Schon die alten Ägypter, aber auch Hippokrates, Hildegard von Bingen, Paracelsus und nicht zuletzt Pfarrer Kneipp bewerten die Wegwarte als wertvolle Heilpflanze. Für Heilzwecke werden nur die Pflanzenteile der wildwachsenden Wegwarte gesammelt. Die Wurzel gräbt man von Mitte März bis Ende Mai aus, Blätter und Blüten werden im Juli und August gesammelt. Blüten und Blättern enthalten Bitterstoffe, Gerbstoffe, Cichoriensäure, Cumarin, Eisen. In der Wurzel ist der Hauptbestandteil Insulin (ca. 50 – 60 %) [2]
Bereits im Gart der Gesundheit, in einem der ersten gedruckten Kräuterbücher in deutscher Sprache, wurde die Wegwarte als wichtige Heilpflanze genannt.
Tee aus Blättern, Blüten und Wurzel wirkt blutreinigend, Gallensteinableitung und ist appetit- und verdauungsanregend. In der Homöopathie wird die Wegwarte ebenfalls bei Verdauungsschwäche eingesetzt.
In der Küche kann man Blätter und Blüten zu Salaten verarbeiten (Vorsicht: bitter!).
Die bekannteste Anwendung ist jedoch der Zichorienkaffee. Dazu wird die Wurzel gereinigt, getrocknet und geröstet (nicht zu stark) und zu Pulver verrieben.
Im 18. Jahrhundert wurde entdeckt, dass die geröstete Wurzel der Wegwarte Ersatz für den teuren Bohnenkaffee bot. «Friedrich der Große (1712 -1786) förderte den Anbau der Pflanze. Noch größere Bedeutung erlangte der Kaffeeersatz durch Napoleon, als er 1806 die Kontinentalsperre verhängte und damit einen Mangel an Lebens- und Genussmitteln auslöste. Als Verballhornung vom französischen „Mocca faux“ (= falscher Kaffee) etablierte sich bald der Name „Muckefuck“».[3]
Meine Oma hat in den schlechten Zeiten Zichorienkaffee mit Malzkaffee gemischt. Heute bieten Biokaffees auch noch Zichorien- oder Löwenzahnkaffee an. Der Geschmack ist aber gewöhnungsbedürftig!
Der Wegwarte werden auch Zauberkräfte zugeschrieben. Sie ist das Symbol treuer Liebe in Verbindung mit meist vergeblichem Warten. In zahlreichen Legenden steht die Pflanze als verzauberte Jungfrau (Prinzessin) mit blauen Augen am Wegesrand und hofft auf die Rückkehr ihres Geliebten. Aber vergeblich! Und sie sagt:
«Eh dass ich lass das Weinen stahn,
will lieber auf die Wegscheid gahn,
ein Feldblum dort zu werden» [4]
Im Christentum symbolisiert die bittere Wegwarte die Passion Christi.
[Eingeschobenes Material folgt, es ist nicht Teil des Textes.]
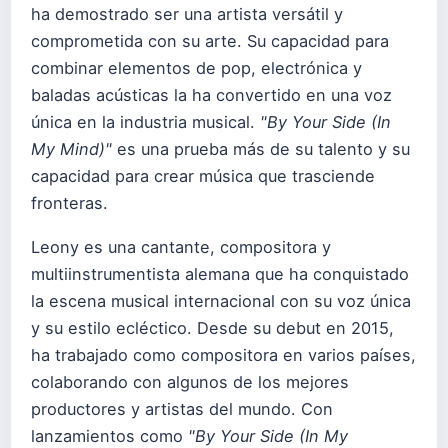
ha demostrado ser una artista versátil y
comprometida con su arte. Su capacidad para
combinar elementos de pop, electrónica y
baladas acústicas la ha convertido en una voz
única en la industria musical.
"By Your Side (In
My Mind)"
es una prueba más de su talento y su
capacidad para crear música que trasciende
fronteras.
Leony es una cantante, compositora y
multiinstrumentista alemana que ha conquistado
la escena musical internacional con su voz única
y su estilo ecléctico. Desde su debut en 2015,
ha trabajado como compositora en varios países,
colaborando con algunos de los mejores
productores y artistas del mundo. Con
lanzamientos como
"By Your Side (In My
Neben vielen anderen Bezeichnungen ist ein Name der Wegwarte „wilde Endivie“. Kulturformen sind verschiedene Salate wie Chicoree, Zuckerhut und Radicchio.
[1] Enzyklopädie Essbare Wildpflanzen ISBN 978-3-03800-752-4
[2] 2Kosmos Heilpflanzenführer ISBN 978-3-440-146736
[3] Maria Vogel, Dipl.-Ing. (FH) Pharmazie, NHV Theophrastus, Oktober 2019
[4] Jungfer im Grünen und Tausendgüldenkraut – vom Zauber alter Pflanzennamen IBAN 978 3 88747 3297
Sämtliche Hinweise, Rezepturen, Anleitungen und Ideen sind persönliche Erfahrungen und persönliches Wissen.
Die vorgestellten Methoden und Hinweise ersetzen NICHT den Besuch beim Arzt oder Psychologen und stellen auch kein Heilversprechen dar.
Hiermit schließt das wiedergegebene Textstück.